On Tuesday, the Minnesota House Education Policy Committee passed a bill that would suspend the implementation of the controversial 2021 K-12 social studies standards and repeal the ethnic studies mandates enacted in 2023. Districts would continue teaching the social studies standards they currently are using that were adopted in 2012 until scheduled revisions set for 2030.

HF 29, sponsored by Rep. Ron Kresha (R-Little Falls), was sent to the House Education Finance Committee on a 7-6 party-line vote. Oral testifiers included American Experiment’s Katherine Kersten, who has well documented over the years how this version of ethnic studies — “liberated” ethnic studies — is rooted in identity-based ideology and race essentialist curricula. There were a number of other powerful testifiers in support of the bill, including attorney and mom-of-three Kofi Montzka.

Those opposed to the bill include Education for Liberation Minnesota, or EdLib MN, a group that aims to “be a political force” in Minnesota and “contend with the status quo of colonial education that prioritizes Eurocentric curricula.”

Its written testimony opposing HF 29 stated that the social studies standards and ethnic studies requirements “were not created out of thin air by a small special interest group.”

Yet, the group’s website specifically states that in 2020 “the decision was made to pack the MN social studies revision committee, led by the MN Department of Education (MDE)” and “hav[e] EdLibMN members on the state social studies revision committee” to “demand that Ethnic Studies be included in social studies curricula.”

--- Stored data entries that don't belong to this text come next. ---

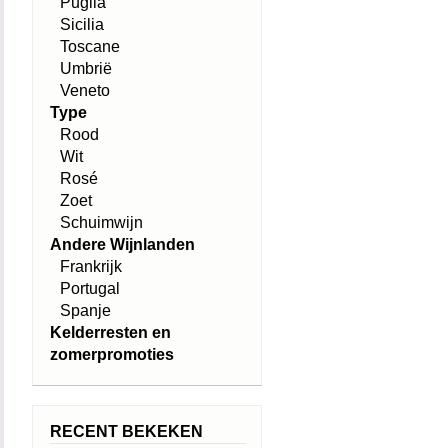
Puglia
Sicilia
Toscane
Umbrië
Veneto
Type
Rood
Wit
Rosé
Zoet
Schuimwijn
Andere Wijnlanden
Frankrijk
Portugal
Spanje
Kelderresten en
zomerpromoties
RECENT BEKEKEN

Starting in 2020, Education for Liberation Minnesota and its ideological allies, who dominated the state’s social studies standards drafting committee, made liberated ethnic studies a top priority.

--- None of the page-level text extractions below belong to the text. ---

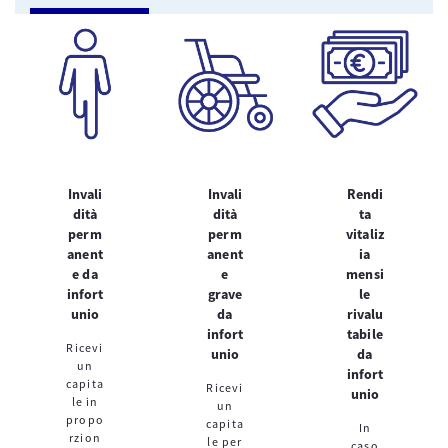
Invali
Invali
Rendi
dità
dità
ta
perm
perm
vitaliz
anent
anent
ia
e da
e
mensi
infort
grave
le
unio
da
rivalu
infort
tabile
Ricevi
unio
da
un
infort
capita
Ricevi
unio
le in
un
propo
capita
In
rzion
le per
caso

EdLib MN is the only state chapter of its national arm, the Education for Liberation Network. The name and concept of “Education for Liberation” are drawn from the ideology of Brazilian Paulo Freire, author of Pedagogy of the Oppressed published in 1968. As my colleague Katherine Kersten explains:

Freire maintained that education’s purpose is not to pass on knowledge, but to build revolutionary consciousness among the “oppressed” to achieve “liberation” by overthrowing the system. For decades, his book has been one of the most widely assigned texts in many colleges of education.

Brian Lozenski — a Minnesota professor, founding organizer of EdLib MN, board member of the Education for Liberation Network, and key leader on the Minnesota ethnic studies initiatives — has also called for overthrowing the system, the U.S. government.

So, yes, the social studies standards and ethnic studies requirements were created by special interests, and these efforts were largely driven by EdLib MN themselves with the backing of MDE.

And who empowered these political advocacy groups and gave them the platform to get these products entrenched throughout our K-12 education system? The Minnesota Legislature.

Minnesota policymakers carried the legislation laced with critical social justice ideology, authorized statewide regulation to impose these ideologically-driven ideas, and included funding, contracts, and grants to aligned third parties.

They have an obligation to fix it, and it starts with HF 29.